Il nous a paru intéressant de faire pour BibNum l’analyse de l’un des cinq textes qu’Henri Poincaré écrivit pour cette revue puis pour le livre qui en émana. La participation de cet immense scientifique à cet effort de vulgarisation et de pédagogie est en effet un exemple représentatif de l’investissement des savants dans de telles voies et nous paraît être, si ce n’est un commencement, du moins un exemple à suivre (et qui a d’ailleurs été suivi). En ce sens, sans être novateur en matière scientifique, cet écrit l’est en matière de vulgarisation car, si l’on accepte comme l’a fait il n’y a pas si longtemps le regretté Georges Charpak de reconsidérer le rapport nécessaire des scientifiques de haut rang à la transmission du savoir et plus particulièrement à la pédagogie, il a alors presque valeur d’exemple paradigmatique.

 

« Ce que disent les choses » ou « leçons de choses » ?
On ne peut évidemment manquer de faire le rapprochement entre le titre Ce que disent les choses et les « leçons de choses » de nos classes primaires. La référence est explicite et le titre de l’ouvrage est le meilleur résumé que l’on pouvait faire en peu de mots du principe même des leçons de choses : on peut donc penser que l’intention de faire ce parallèle était bien réelle chez l’éditeur, conscient de la vogue que connaissaient à l’époque les « leçons de choses ». Le domaine était porteur depuis la loi de 1882 et un décret de la même année, pris par Jules Ferry, qui imposait les premières leçons de choses.

 

 

Figure 1: Leçons de choses, V. Boulet, A. & C. Chabanas, Cours moyen, Hachette 1936.
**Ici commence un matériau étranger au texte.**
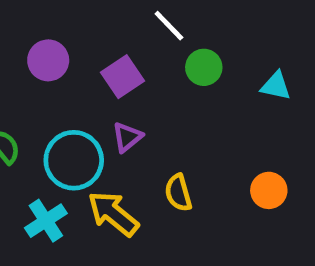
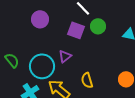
purple circle: (48, 60) -> (40, 19), moved
purple square: (122, 77) -> (76, 30), moved, turned -36

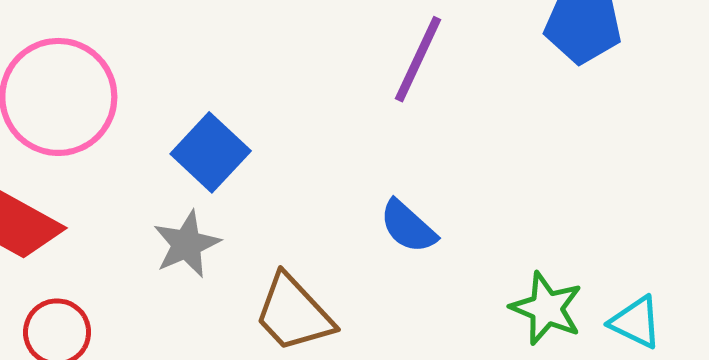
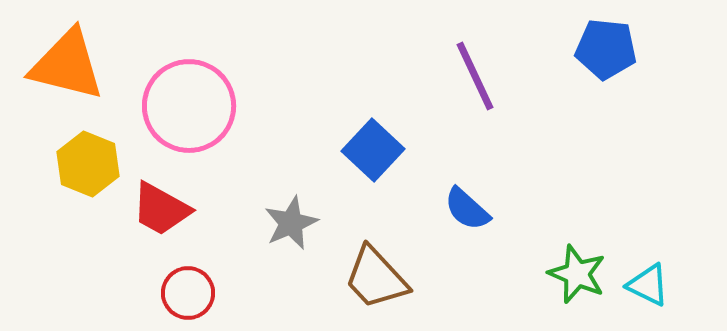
purple line: (418, 59) -> (475, 76), turned -50
blue square: (211, 152) -> (373, 150), moved

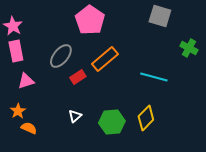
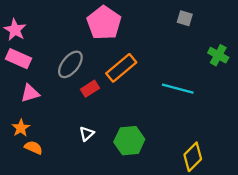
gray square: (160, 16) -> (185, 18), size x0.6
pink rectangle: (16, 51) -> (18, 59), turned -55
yellow diamond: (146, 118) -> (193, 157), moved

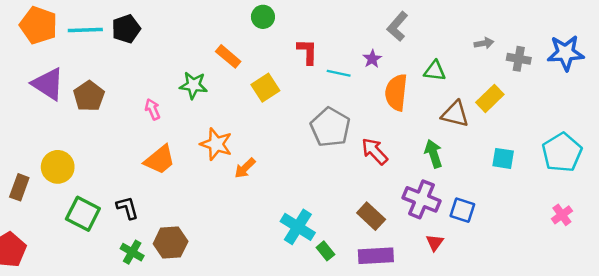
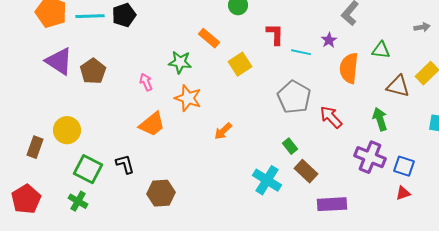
orange star: (216, 144) -> (188, 98), moved
brown rectangle: (371, 216) -> (306, 171), moved
red triangle: (435, 243) -> (403, 193), moved, turned 35
green rectangle: (325, 251) -> (290, 146), moved
green cross: (132, 252) -> (78, 201), moved

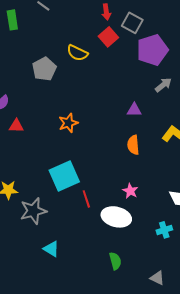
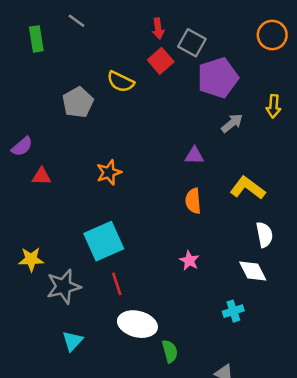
red line: (86, 199) -> (117, 284), moved
white ellipse: (116, 217) -> (137, 324), moved
cyan triangle: (51, 249) -> (73, 341), moved, turned 42

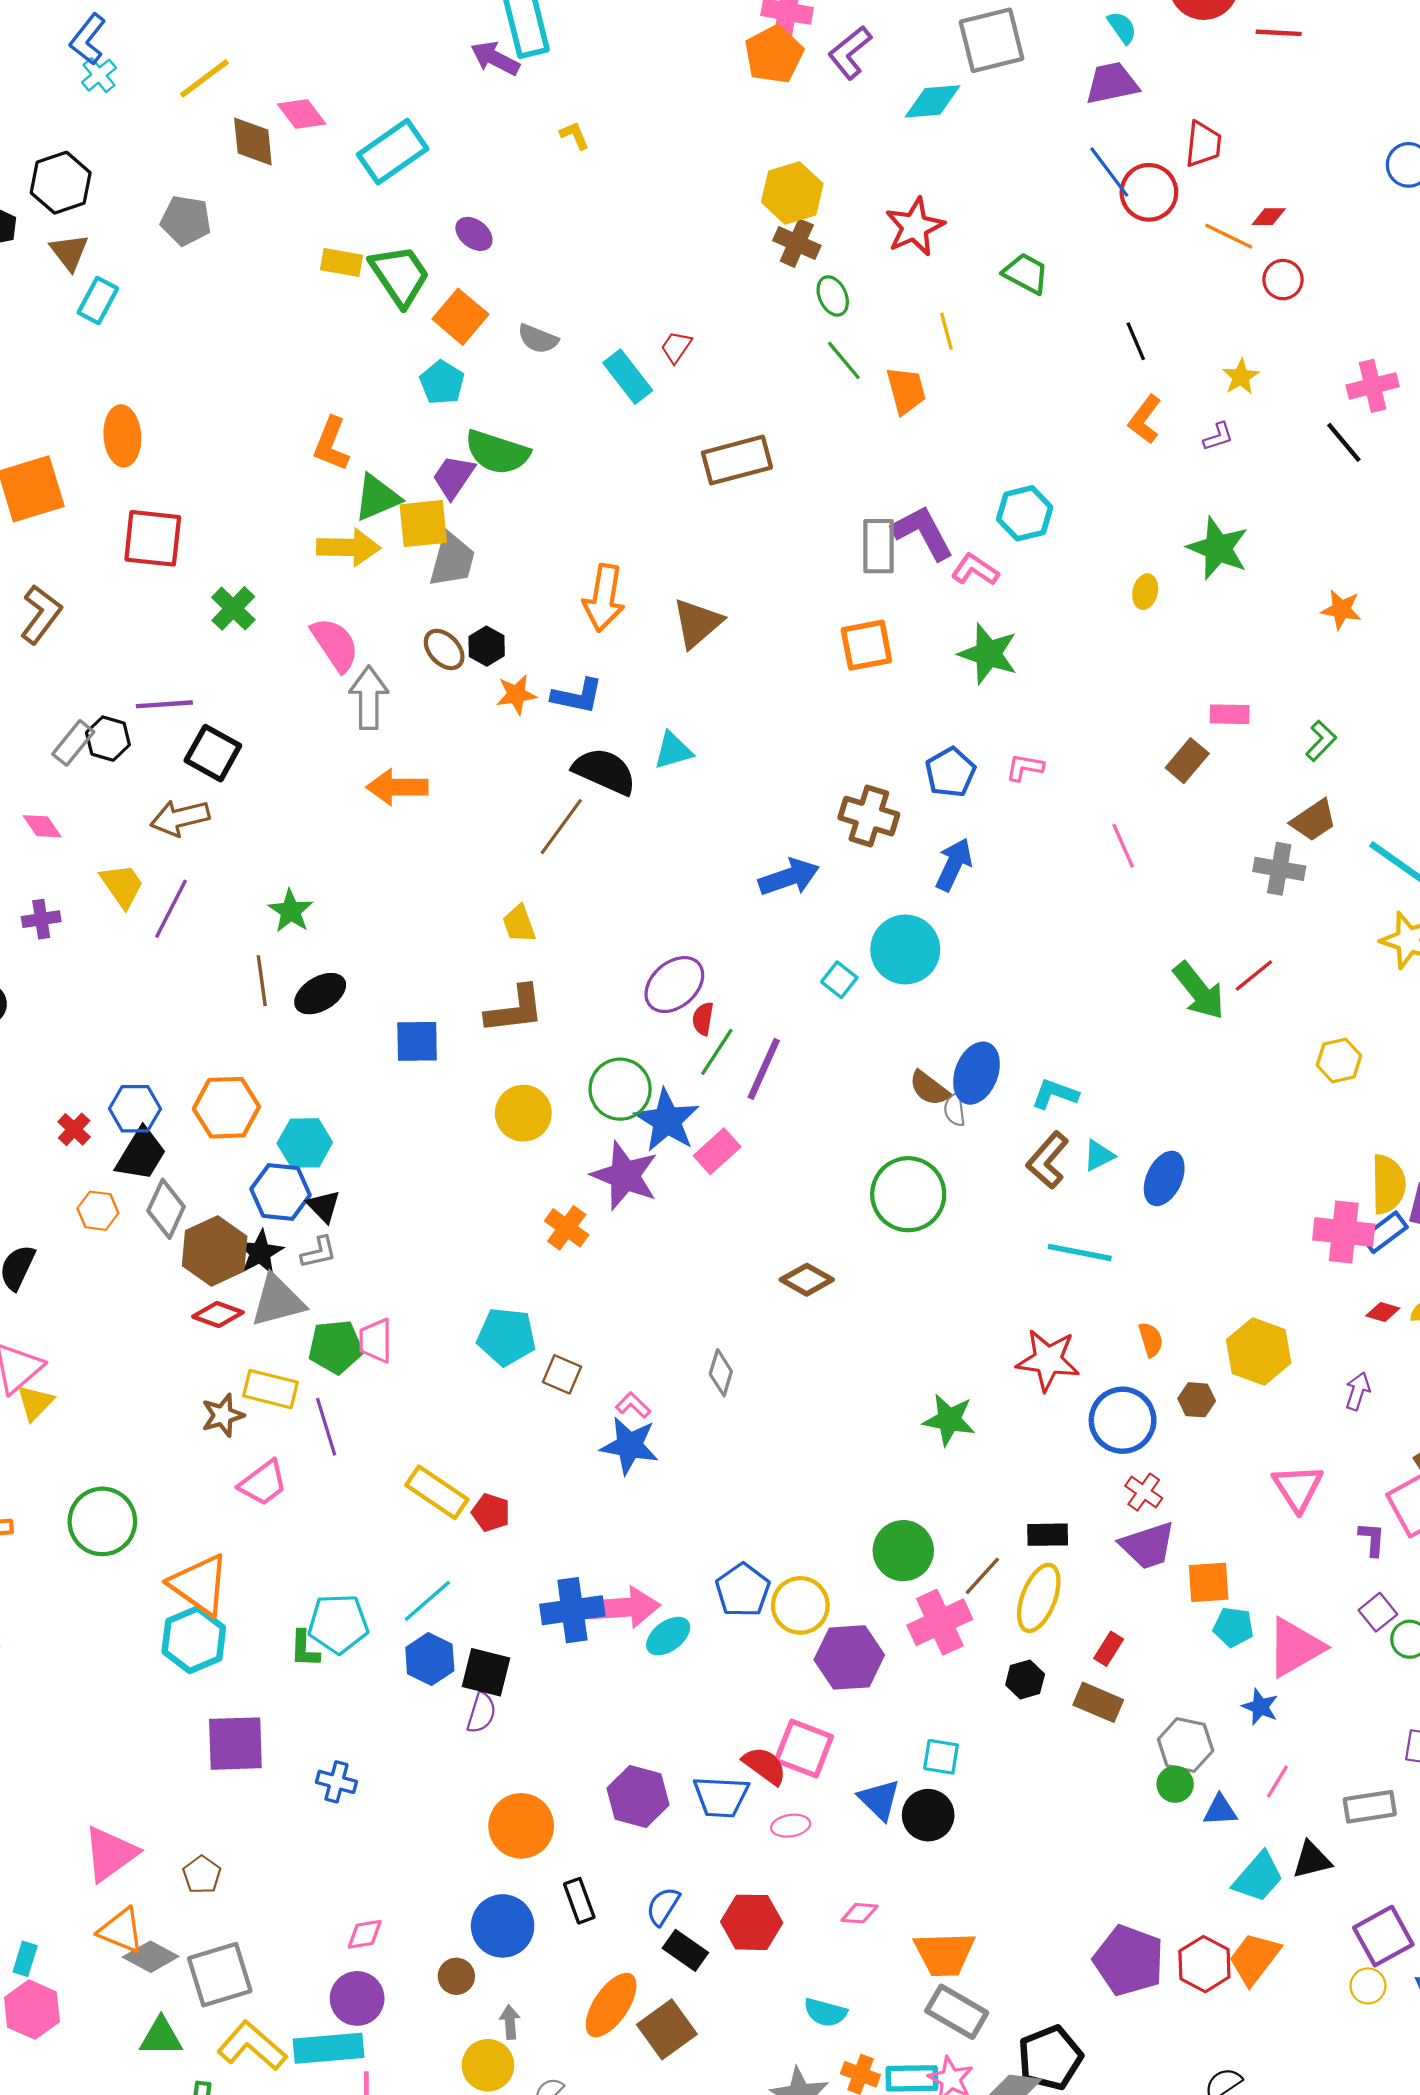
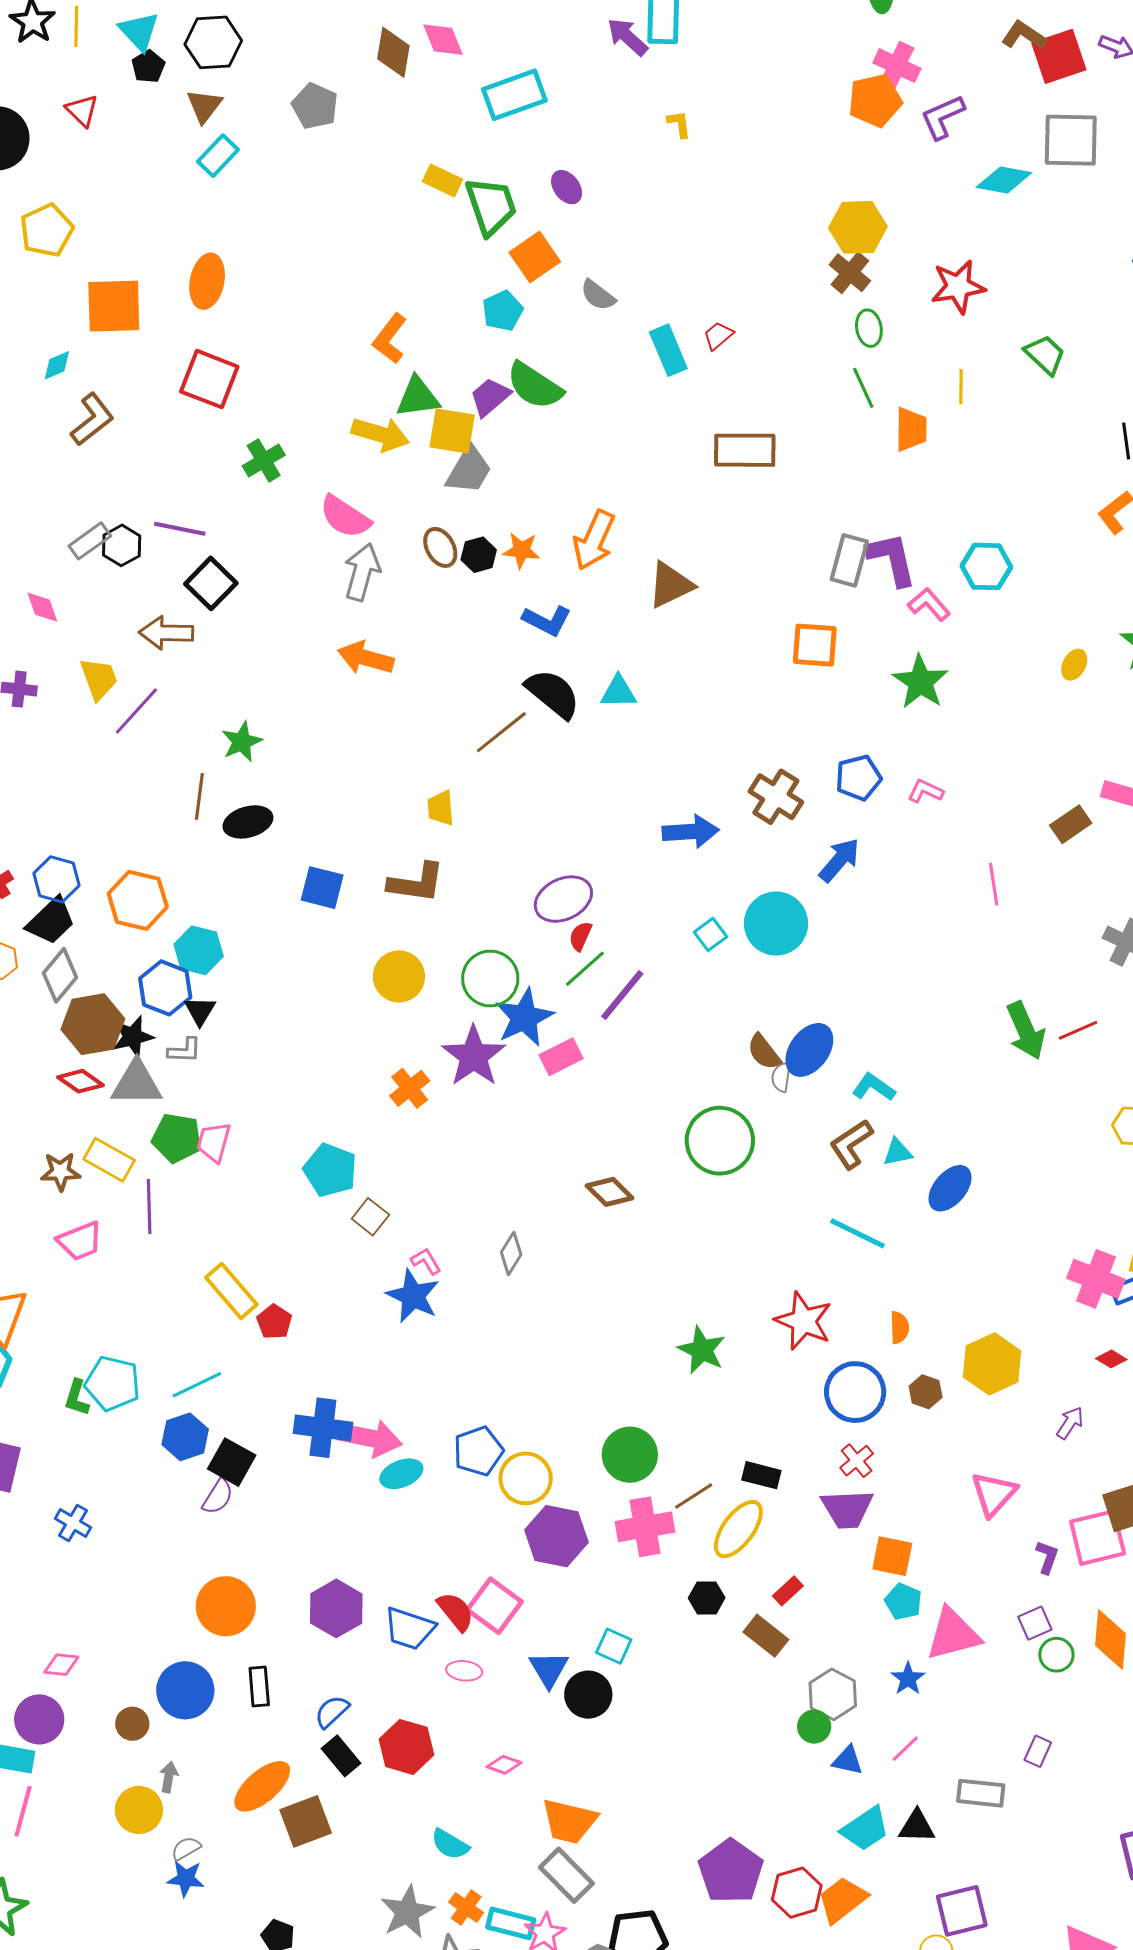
pink semicircle: (335, 644) -> (345, 517), turned 142
orange star: (516, 695) -> (521, 550), moved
Figure 1: Leçons de choses, V. Boulet, A. & C. Chabanas, Cours moyen, Hachette 1936.
Est-ce à dire que les cinq chapitres écrits par Poincaré font « parler les choses » au sens de ce principe de la « leçon de choses »? L’art est difficile, d’autant qu’un livre n’est pas une leçon en présence des enfants. Et Poincaré pratique cet art dans au moins deux des chapitres qu’il rédige pour la revue Au seuil de la vie.
Ses cinq textes s’intéressent à l’astronomie (« Les astres »), à la gravitation (« En regardant tomber une pomme »), aux différentes formes d’énergies (« La chaleur et l’énergie »), à l’industrie minière (« Les mines »), et enfin à la production d’électricité (« L’industrie électrique »).
Les deux premiers chapitres sont ceux qui nous rappellent effectivement les ouvrages de « leçons de choses » : les enfants semblent y être associés en qualité d’observateurs, de découvreurs, et Poincaré les conduit peu à peu vers la découverte de phénomènes et de lois que nos sens ne peuvent percevoir sans une certaine imagination, et sans l’aide d’un guide, ici lui-même. En ce sens, il se place tout à fait dans la lignée d’Alexander Bain (1818-1903) et de sa définition des leçons de choses dans son ouvrage de référence, Education as a science, que l’on traduisit en France en 1879 par l’expression aujourd’hui bien connue de « sciences de l’éducation » :
Les leçons de choses doivent s’étendre à tout ce qui sert à la vie et à tous les phénomènes de la nature. Elles portent d’abord sur les objets familiers aux élèves, et complètent les idées qu’ils en ont en y ajoutant les qualités qu’ils n’avaient pas tout d’abord remarquées. Elles passent ensuite à des objets que les élèves ne peuvent apprendre à connaître que par des descriptions ou des figures, et finissent par l’étude des actions les plus cachées des forces naturelles.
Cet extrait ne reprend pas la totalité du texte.